In EMR today, I have Hive external tables backed by Parquet in S3, and I have additional views like create view hive_view as select col from external_table where col = x

Then in Spark on EMR, I can issue statements like df = spark.sql("select * from hive_view") to reference my Hive view.

I am aware I can use the Glue catalog as a drop-in replacement for the Hive metastore, but I'm trying to migrate the Spark job itself off of EMR to Glue. So in my end state, there is no longer a Hive endpoint, only Glue.

Questions:

  • How do I replace the create view ... statement if I no longer have an EMR cluster to issue Hive commands? What's the equivalent AWS Glue SDK call?

  • How do I reference those views from within a Glue job?
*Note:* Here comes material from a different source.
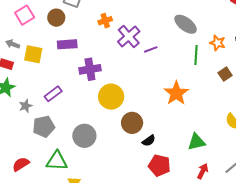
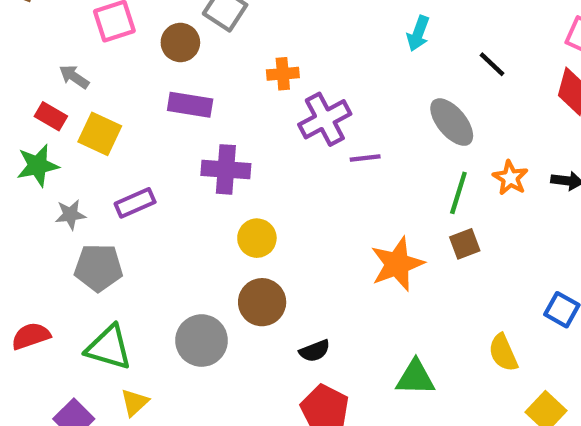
yellow square: (33, 54) -> (100, 134), moved
brown square: (225, 74) -> (465, 244), moved
yellow circle: (111, 97) -> (257, 238), size x0.7
brown circle: (132, 123) -> (262, 302), moved
gray circle: (84, 136) -> (202, 341), moved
What I've tried so far: using boto3 to call glue.create_table like this

glue = boto3.client('glue')
glue.create_table(DatabaseName='glue_db_name', 
   TableInput = {'Name': 'hive_view', 
       'TableType': 'VIRTUAL_VIEW',
       'ViewExpandedText': 'select .... from ...'
    })

I can see the object created in the Glue catalog but the classification shows as "Unknown" and the references in the job fail with a corresponding error:

py4j.protocol.Py4JJavaError: An error occurred while calling o56.getCatalogSource. : 
java.lang.Error: No classification or connection in bill_glue_poc.view_test at ...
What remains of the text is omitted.